======== AVAILABLE DATA ========
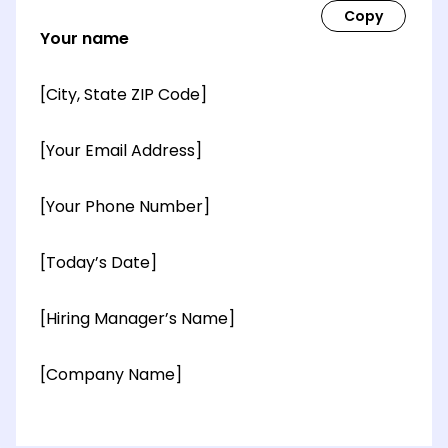
Your name
[City, State ZIP Code]
[Your Email Address]
[Your Phone Number]
[Today’s Date]
[Hiring Manager’s Name]
[Company Name]
[OPTIONAL: Department Name]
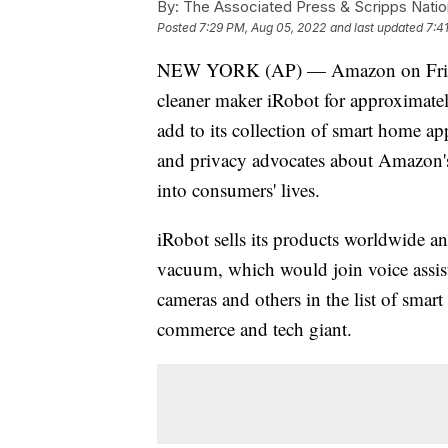
By:
The Associated Press & Scripps Natio
Posted
7:29 PM, Aug 05, 2022
and last updated
7:4
NEW YORK (AP) — Amazon on Friday 
cleaner maker iRobot for approximate
add to its collection of smart home 
and privacy advocates about Amazon's 
into consumers' lives.
iRobot sells its products worldwide a
vacuum, which would join voice assist
cameras and others in the list of smart
commerce and tech giant.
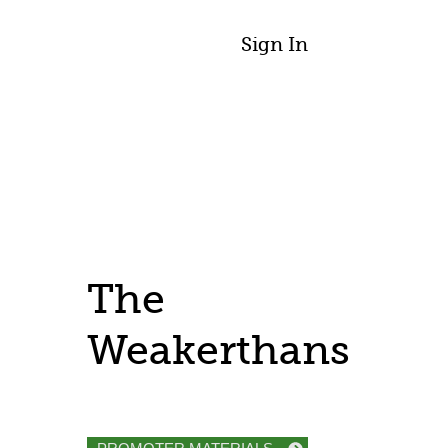
Sign In
The
Weakerthans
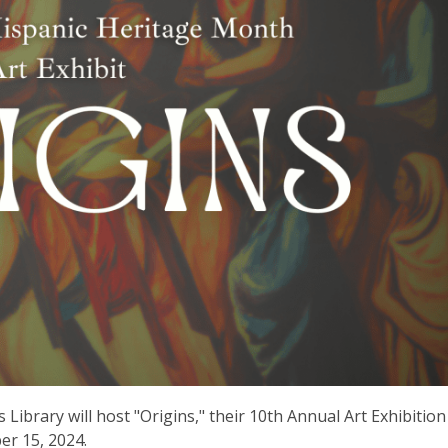
Library will host "Origins," their 10th Annual Art Exhibition
er 15, 2024.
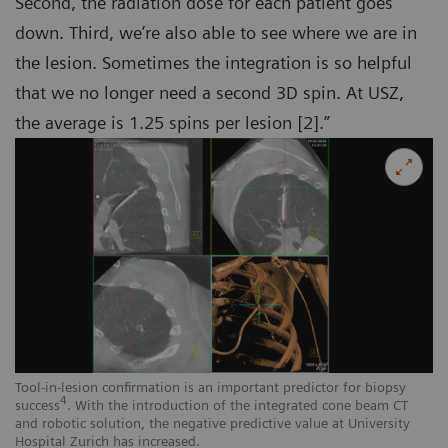
Second, the radiation dose for each patient goes
down. Third, we’re also able to see where we are in
the lesion. Sometimes the integration is so helpful
that we no longer need a second 3D spin. At USZ,
the average is 1.25 spins per lesion [2].”
Tool-in-lesion confirmation is an important predictor for biopsy
4
success
. With the introduction of the integrated cone beam CT
and robotic solution, the negative predictive value at University
Hospital Zurich has increased.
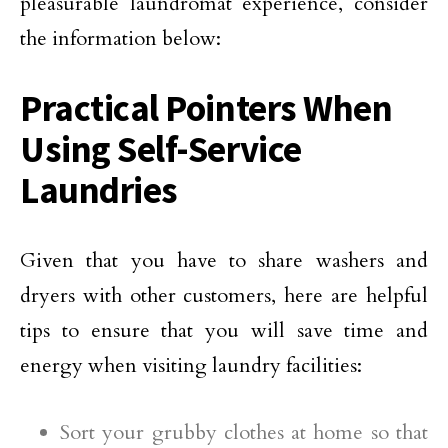
pleasurable laundromat experience, consider
the information below:
Practical Pointers When
Using Self-Service
Laundries
Given that you have to share washers and
dryers with other customers, here are helpful
tips to ensure that you will save time and
energy when visiting laundry facilities:
Sort your grubby clothes at home so that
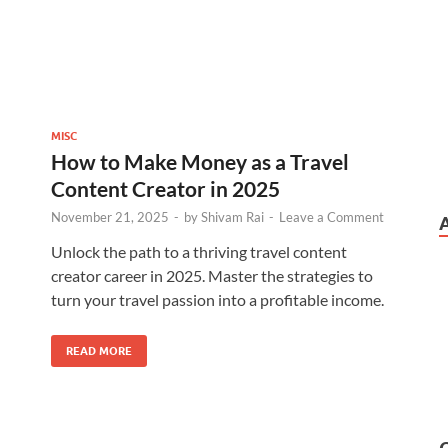
MISC
How to Make Money as a Travel
Content Creator in 2025
November 21, 2025
-
by
Shivam Rai
-
Leave a Comment
Unlock the path to a thriving travel content
creator career in 2025. Master the strategies to
turn your travel passion into a profitable income.
READ MORE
========
INSTRUCTIONS TO FOLLOW: Write out the lines that run from the line containing "[OPTIONAL: Department Name]" to the end of the entries, inclusive, exactly as written. Skip every picture.

OUTPUT OF THE EXERCISE:
[OPTIONAL: Department Name]
By:
The Associated Press & Scripps Natio
Posted
7:29 PM, Aug 05, 2022
and last updated
7:4
NEW YORK (AP) — Amazon on Friday 
cleaner maker iRobot for approximate
add to its collection of smart home 
and privacy advocates about Amazon's 
into consumers' lives.
iRobot sells its products worldwide a
vacuum, which would join voice assist
cameras and others in the list of smart
commerce and tech giant.
Sign In
The
Weakerthans
Library will host "Origins," their 10th Annual Art Exhibition
er 15, 2024.
Second, the radiation dose for each patient goes
down. Third, we’re also able to see where we are in
the lesion. Sometimes the integration is so helpful
that we no longer need a second 3D spin. At USZ,
the average is 1.25 spins per lesion [2].”
Tool-in-lesion confirmation is an important predictor for biopsy
4
success
. With the introduction of the integrated cone beam CT
and robotic solution, the negative predictive value at University
Hospital Zurich has increased.
pleasurable laundromat experience, consider
the information below:
Practical Pointers When
Using Self-Service
Laundries
Given that you have to share washers and
dryers with other customers, here are helpful
tips to ensure that you will save time and
energy when visiting laundry facilities:
Sort your grubby clothes at home so that
MISC
How to Make Money as a Travel
Content Creator in 2025
November 21, 2025
-
by
Shivam Rai
-
Leave a Comment
Unlock the path to a thriving travel content
creator career in 2025. Master the strategies to
turn your travel passion into a profitable income.
READ MORE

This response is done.